There was an interesting version of this fight played out on the House floor Thursday, when they passed a 90 percent AIG Bonus Baby Tax that applies to companies taking more than $5 billion — as in billion — in TARP money and passing along bonuses greater than $250,000. In other words, it was a tax-the-rich tax hike that only about half the House Republicans could bring themselves to vote for, no matter how angry they were at AIG.

If you think hard about this, you hear the echoes of an old argument. Who do you think the rich guys are in the original trickle-down theory of taxation? You don’t have to be told how these particular rich guys — the ones who took the bonus money after nearly killing the company — trickled down on the rest of us.

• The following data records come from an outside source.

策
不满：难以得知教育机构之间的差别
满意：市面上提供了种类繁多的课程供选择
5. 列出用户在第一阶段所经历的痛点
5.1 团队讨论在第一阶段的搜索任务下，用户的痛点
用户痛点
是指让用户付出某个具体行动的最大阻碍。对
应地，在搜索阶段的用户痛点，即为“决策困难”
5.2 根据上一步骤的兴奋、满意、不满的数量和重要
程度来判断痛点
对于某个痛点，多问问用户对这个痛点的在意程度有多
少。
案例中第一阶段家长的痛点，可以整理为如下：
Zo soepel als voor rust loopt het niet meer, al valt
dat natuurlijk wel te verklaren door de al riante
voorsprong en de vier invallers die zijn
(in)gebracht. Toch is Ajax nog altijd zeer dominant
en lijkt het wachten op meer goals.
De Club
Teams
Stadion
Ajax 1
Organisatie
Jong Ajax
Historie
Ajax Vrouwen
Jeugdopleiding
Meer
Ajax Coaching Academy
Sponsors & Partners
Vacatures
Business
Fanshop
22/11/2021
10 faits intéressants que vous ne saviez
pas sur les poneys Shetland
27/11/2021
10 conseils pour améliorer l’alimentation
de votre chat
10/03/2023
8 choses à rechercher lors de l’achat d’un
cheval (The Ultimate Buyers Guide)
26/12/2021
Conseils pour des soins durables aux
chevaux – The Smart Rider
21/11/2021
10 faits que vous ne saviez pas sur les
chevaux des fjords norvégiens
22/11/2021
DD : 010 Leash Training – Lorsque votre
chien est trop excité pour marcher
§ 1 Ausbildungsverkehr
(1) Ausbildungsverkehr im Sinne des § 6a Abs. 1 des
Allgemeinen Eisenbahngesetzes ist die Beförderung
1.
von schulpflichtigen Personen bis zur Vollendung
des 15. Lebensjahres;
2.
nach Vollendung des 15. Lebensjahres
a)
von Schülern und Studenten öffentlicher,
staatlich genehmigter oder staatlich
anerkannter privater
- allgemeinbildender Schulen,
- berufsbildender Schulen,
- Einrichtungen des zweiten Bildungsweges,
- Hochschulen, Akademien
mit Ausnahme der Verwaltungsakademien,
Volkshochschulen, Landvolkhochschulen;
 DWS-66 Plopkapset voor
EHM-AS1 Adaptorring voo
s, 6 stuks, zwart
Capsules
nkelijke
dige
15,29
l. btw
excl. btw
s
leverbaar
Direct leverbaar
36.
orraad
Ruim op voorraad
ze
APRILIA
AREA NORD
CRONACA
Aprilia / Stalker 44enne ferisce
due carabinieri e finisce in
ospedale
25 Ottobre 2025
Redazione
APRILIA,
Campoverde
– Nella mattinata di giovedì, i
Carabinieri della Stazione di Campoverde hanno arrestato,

And if you look closely, there’s more to see. As Suzy Khimm wrote in the New Republic, Republican senators like Jim DeMint were calling the bailout bill “pure socialism” and executive pay caps “outlandish” and “a sad day in America.” And now, six weeks later in America, DeMint and others wrote a letter demanding to know why AIG seemed to have been excluded from this pure socialism of pay caps.

Actually, the “ism” in question here is populism. And no doubt you’ll hear warnings of Obama as the new Huey Long — instead of the new FDR — and the dangers of the mob. But Obama has to see an opportunity here for real change. You’re seeing market solutions being discredited at every turn. Now what Obama has to do, in the post-Bush era, is rebuild faith in government.

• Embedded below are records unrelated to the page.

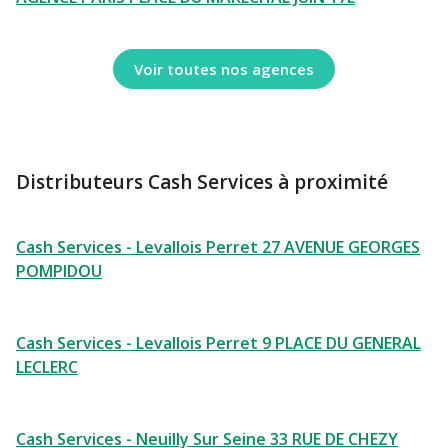
Voir toutes nos agences
Distributeurs Cash Services à proximité
Cash Services - Levallois Perret 27 AVENUE GEORGES
POMPIDOU
Cash Services - Levallois Perret 9 PLACE DU GENERAL
LECLERC
Cash Services - Neuilly Sur Seine 33 RUE DE CHEZY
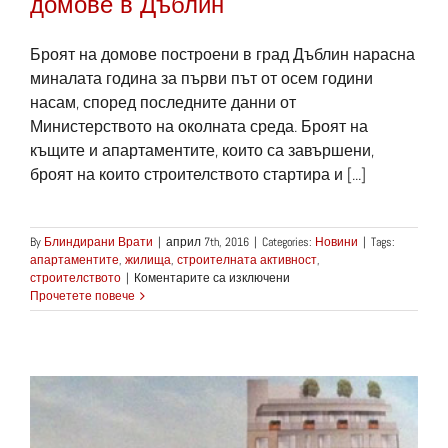
домове в Дъблин
Броят на домове построени в град Дъблин нарасна
миналата година за първи път от осем години
насам, според последните данни от
Министерството на околната среда. Броят на
къщите и апартаментите, които са завършени,
броят на които строителството стартира и [...]
By
Блиндирани Врати
|
април 7th, 2016
|
Categories:
Новини
|
Tags:
апартаментите
,
жилища
,
строителната активност
,
за
строителството
|
Коментарите са изключени
Нараства
Прочетете повече
броя
на
построените
домове
в
Дъблин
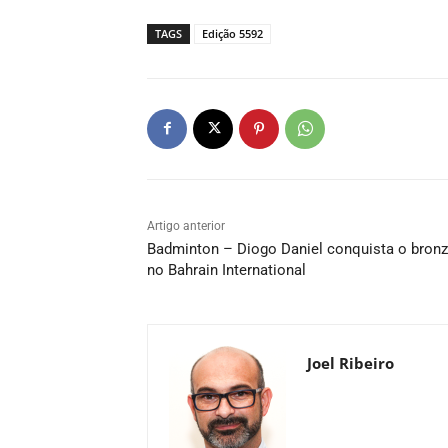
TAGS
Edição 5592
Artigo anterior
Badminton – Diogo Daniel conquista o bron
no Bahrain International
Joel Ribeiro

Let’s just say Obama has struggled so far. Of course, he’s not exactly a populist or for that matter — sorry, boys — a socialist. He’s a pragmatist who was slow to anger over the AIG bonuses because he’s slow to anger, period. I’m guessing he was too busy, as many of us were, working on his NCAA brackets. But when he went to California to hang out with Arnold and Jay Leno, he also did some town-hall meetings to make clear he was as angry as anyone.

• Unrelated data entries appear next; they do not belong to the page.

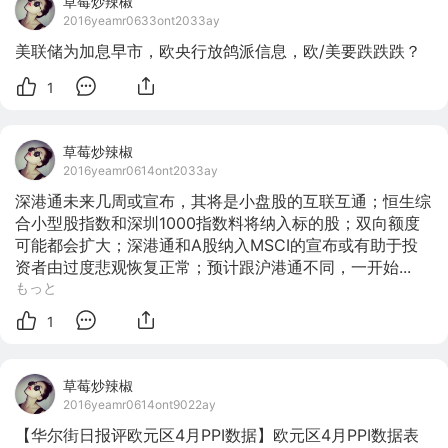
草莓炒辣椒
2016yeamr0633ont2033ay
美联储为加息早市，欧央行放鸽派信息，欧/美要跌跌跌？
1
草莓炒辣椒
2016yeamr0614ont2033ay
深港通未来几周或宣布，其将是小盘股的互联互通；恒生综
合小型股指数和深圳1000指数料将纳入标的股；双向额度
可能都会扩大；深港通和A股纳入MSCI的宣布或有助于投
资者由过度悲观恢复正常；预计跟沪港通不同，一开始...
もっと
1
草莓炒辣椒
2016yeamr0614ont9022ay
【华尔街日报评欧元区4月PPI数据】欧元区4月PPI数据表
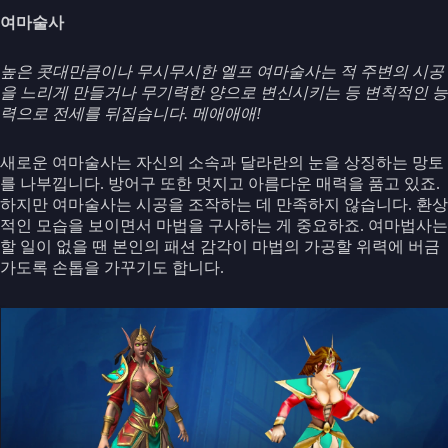
여마술사
높은 콧대만큼이나 무시무시한 엘프 여마술사는 적 주변의 시공
을 느리게 만들거나 무기력한 양으로 변신시키는 등 변칙적인 능
력으로 전세를 뒤집습니다. 메애애애!
새로운 여마술사는 자신의 소속과 달라란의 눈을 상징하는 망토
를 나부낍니다. 방어구 또한 멋지고 아름다운 매력을 품고 있죠.
하지만 여마술사는 시공을 조작하는 데 만족하지 않습니다. 환상
적인 모습을 보이면서 마법을 구사하는 게 중요하죠. 여마법사는
할 일이 없을 땐 본인의 패션 감각이 마법의 가공할 위력에 버금
가도록 손톱을 가꾸기도 합니다.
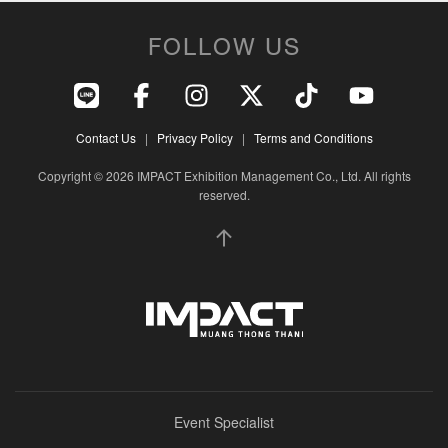
FOLLOW US
Contact Us
|
Privacy Policy
|
Terms and Conditions
Copyright © 2026 IMPACT Exhibition Management Co., Ltd. All rights
reserved.
Event Specialist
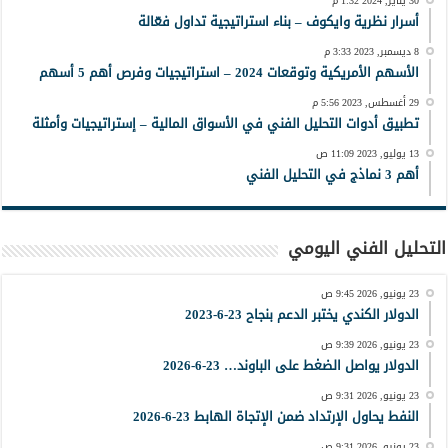
30 يناير, 2024 1:32 م
أسرار نظرية وايكوف – بناء استراتيجية تداول فعّالة
8 ديسمبر, 2023 3:33 م
الأسهم الأمريكية وتوقعات 2024 – استراتيجيات وفرص أهم 5 أسهم
29 أغسطس, 2023 5:56 م
تطبيق أدوات التحليل الفني في الأسواق المالية – إستراتيجيات وأمثلة
13 يوليو, 2023 11:09 ص
أهم 3 نماذج في التحليل الفني
التحليل الفني اليومي
23 يونيو, 2026 9:45 ص
الدولار الكندي يختبر الدعم بنجاح 23-6-2023
23 يونيو, 2026 9:39 ص
الدولار يواصل الضغط على الباوند… 23-6-2026
23 يونيو, 2026 9:31 ص
النفط يحاول الإرتداد ضمن الإتجاة الهابط 23-6-2026
23 يونيو, 2026 9:31 ص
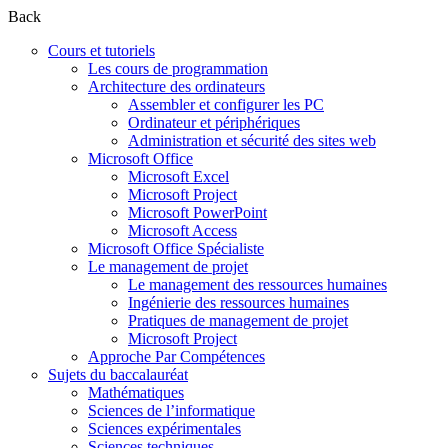
Back
Cours et tutoriels
Les cours de programmation
Architecture des ordinateurs
Assembler et configurer les PC
Ordinateur et périphériques
Administration et sécurité des sites web
Microsoft Office
Microsoft Excel
Microsoft Project
Microsoft PowerPoint
Microsoft Access
Microsoft Office Spécialiste
Le management de projet
Le management des ressources humaines
Ingénierie des ressources humaines
Pratiques de management de projet
Microsoft Project
Approche Par Compétences
Sujets du baccalauréat
Mathématiques
Sciences de l’informatique
Sciences expérimentales
Sciences techniques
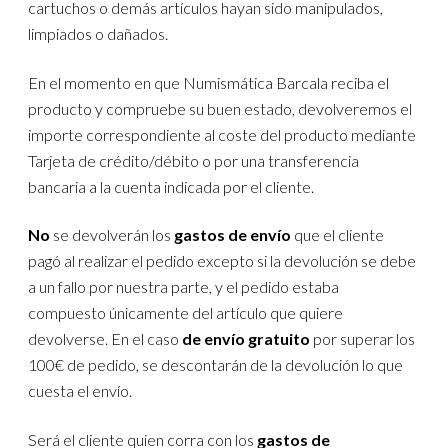
cartuchos o demás artículos hayan sido manipulados,
limpiados o dañados.
En el momento en que Numismática Barcala reciba el
producto y compruebe su buen estado, devolveremos el
importe correspondiente al coste del producto mediante
Tarjeta de crédito/débito o por una transferencia
bancaria a la cuenta indicada por el cliente.
No
se devolverán los
gastos de envío
que el cliente
pagó al realizar el pedido excepto si la devolución se debe
a un fallo por nuestra parte, y el pedido estaba
compuesto únicamente del artículo que quiere
devolverse. En el caso
de envío gratuito
por superar los
100€ de pedido, se descontarán de la devolución lo que
cuesta el envío.
Será el cliente quien corra con los
gastos de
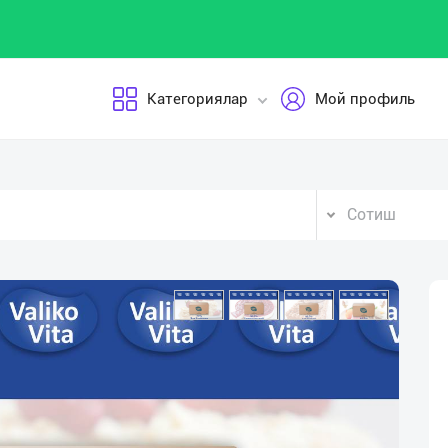
Категориялар
Мой профиль
Сотиш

He told reporters he didn’t want to “quell” people’s anger, and while “quell” isn’t a word you hear often on the trail, you don’t often hear about $165 million in “retention” bonuses, either. What politician wouldn’t want to retain that anger?

And yet, what we had been hearing from Geithner was that though the bonuses were regrettable, there was nothing to be done about them. Nothing? Seriously. It’s US versus AIG — like UNC versus Radford — and nothing? This was another in a string of rookie mistakes from your favorite bailout team. As Barney Frank pointed out, the taxpayers own an 80 percent stake in AIG and so, of course, there had to be something.

Then there is the Chris Dodd affair and the question of who changed the stimulus bill to allow the AIG bonuses, and why no one will give us a straight answer. Dodd said it was a nameless Obama person who made him write in the change. This was supposed to be the administration of transparency, but what’s clear is — again — nothing.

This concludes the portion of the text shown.